Prescription drug spending surges amid market forces

Article

Factors include rising costs of brand medications, increased specialty therapy use

In 2014, the pharmacy landscape underwent a seismic change, and healthcare payers faced the highest annual increase in drug spending since 2003, according to the "2014 Drug Trend Report" by Express Scripts. In addition, new medication spending reached $373.9 billion in 2014, up 13.1%, the highest level since 2001 when growth was 17%, according to the IMS Institute for Healthcare Informatics report, "Medicines Use and Spending Shifts: A Review of the Use of Medicines in the U.S. in 2014."

Prescription drug spending growth is projected to slow down to an average 6.3% annual growth from 2015 through 2024 because of improving economic conditions, changes in benefit management designed to encourage better drug adherence for people with chronic health conditions, and anticipated changing clinical guidelines designed to encourage drug therapies at earlier stages of treatment, according to the Centers for Medicare & Medicaid Services.

In looking at the recent surge in medication spending, many factors played a role, including prices escalating for brand medications and the ongoing increase in utilization of specialty therapies, including rapid uptake of new hepatitis C therapies and expensive compounded therapies, says Jonathan C. Roberts, president, CVS/Caremark, and executive vice president, CVS Health, Woonsocket, Rhode Island.

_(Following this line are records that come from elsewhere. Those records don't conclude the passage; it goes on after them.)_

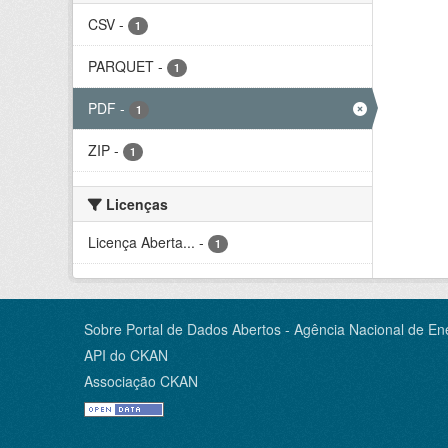
CSV
-
1
PARQUET
-
1
PDF
-
1
ZIP
-
1
Licenças
Licença Aberta...
-
1
Sobre Portal de Dados Abertos - Agência Nacional de Ene
API do CKAN
Associação CKAN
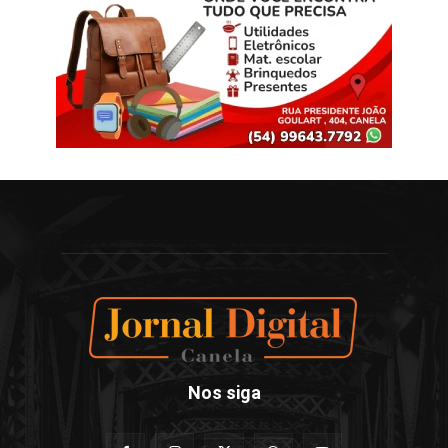
Nos siga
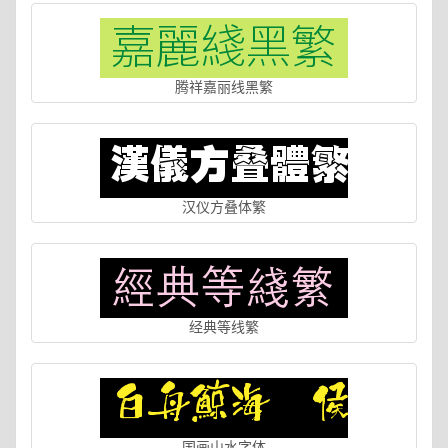
腾祥嘉丽线黑繁
汉仪方叠体繁
经典等线繁
国画山水字体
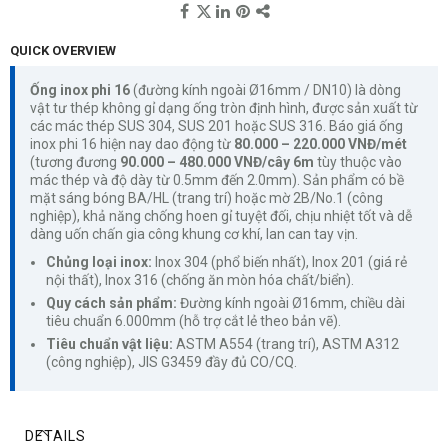
QUICK OVERVIEW
Ống inox phi 16
(đường kính ngoài Ø16mm / DN10) là dòng
vật tư thép không gỉ dạng ống tròn định hình, được sản xuất từ
các mác thép SUS 304, SUS 201 hoặc SUS 316. Báo giá ống
inox phi 16 hiện nay dao động từ
80.000 – 220.000 VNĐ/mét
(tương đương
90.000 – 480.000 VNĐ/cây 6m
tùy thuộc vào
mác thép và độ dày từ 0.5mm đến 2.0mm). Sản phẩm có bề
mặt sáng bóng BA/HL (trang trí) hoặc mờ 2B/No.1 (công
nghiệp), khả năng chống hoen gỉ tuyệt đối, chịu nhiệt tốt và dễ
dàng uốn chấn gia công khung cơ khí, lan can tay vịn.
Chủng loại inox:
Inox 304 (phổ biến nhất), Inox 201 (giá rẻ
nội thất), Inox 316 (chống ăn mòn hóa chất/biển).
Quy cách sản phẩm:
Đường kính ngoài Ø16mm, chiều dài
tiêu chuẩn 6.000mm (hỗ trợ cắt lẻ theo bản vẽ).
Tiêu chuẩn vật liệu:
ASTM A554 (trang trí), ASTM A312
(công nghiệp), JIS G3459 đầy đủ CO/CQ.
DETAILS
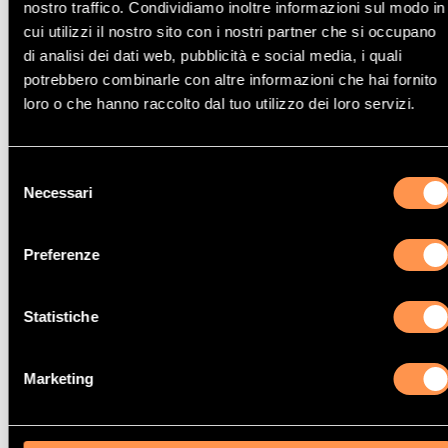
nostro traffico. Condividiamo inoltre informazioni sul modo in
cui utilizzi il nostro sito con i nostri partner che si occupano
di analisi dei dati web, pubblicità e social media, i quali
potrebbero combinarle con altre informazioni che hai fornito
loro o che hanno raccolto dal tuo utilizzo dei loro servizi.
Catalizzatori
Catalizzatori
VOLVO
JAGUAR
Selezione
Necessari
del
consenso
Preferenze
Statistiche
Catalizzatori
Catalizzatori
SKODA
IVECO
Marketing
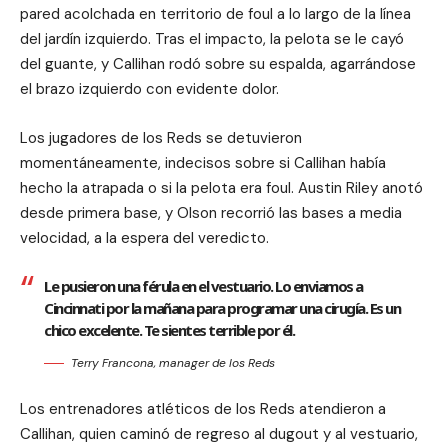
pared acolchada en territorio de foul a lo largo de la línea
del jardín izquierdo. Tras el impacto, la pelota se le cayó
del guante, y Callihan rodó sobre su espalda, agarrándose
el brazo izquierdo con evidente dolor.
Los jugadores de los Reds se detuvieron
momentáneamente, indecisos sobre si Callihan había
hecho la atrapada o si la pelota era foul. Austin Riley anotó
desde primera base, y Olson recorrió las bases a media
velocidad, a la espera del veredicto.
Le pusieron una férula en el vestuario. Lo enviamos a
Cincinnati por la mañana para programar una cirugía. Es un
chico excelente. Te sientes terrible por él.
Terry Francona, manager de los Reds
Los entrenadores atléticos de los Reds atendieron a
Callihan, quien caminó de regreso al dugout y al vestuario,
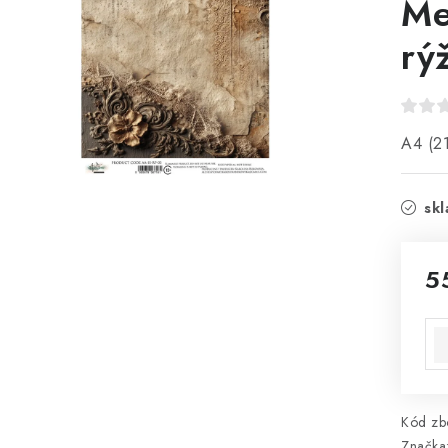
Me
rý
A4 (21
sk
5
Mě
Kód zbo
Značka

As a result of market forces, plan sponsors can no longer rely on the wave of less-expensive generics to control drug costs, according to the Express Scripts report. They need to act now to more tightly manage the benefit, implement smarter formularies, control the use of compounded medications, and offer clinical support to ensure that all patients are able to achieve the best health outcome possible.

Here’s a closer look at the forces behind the sharp rise in medication spending.

Next: Increased spending on specialty medications

 

 

Increased spending on specialty medications

Specialty drugs are typically much more complex than conventional medicines such as pills and may require injection. FDA has significantly increased the number of specialty medications that it has approved in the last 10 years from six specialty drugs in 2005 to 27 drugs in 2014. “Because specialty drugs tend to cost considerably more than traditional drugs, the breakdown becomes significant,” says Benjamin Isgur, director, PwC Health Research Institute, New York, New York.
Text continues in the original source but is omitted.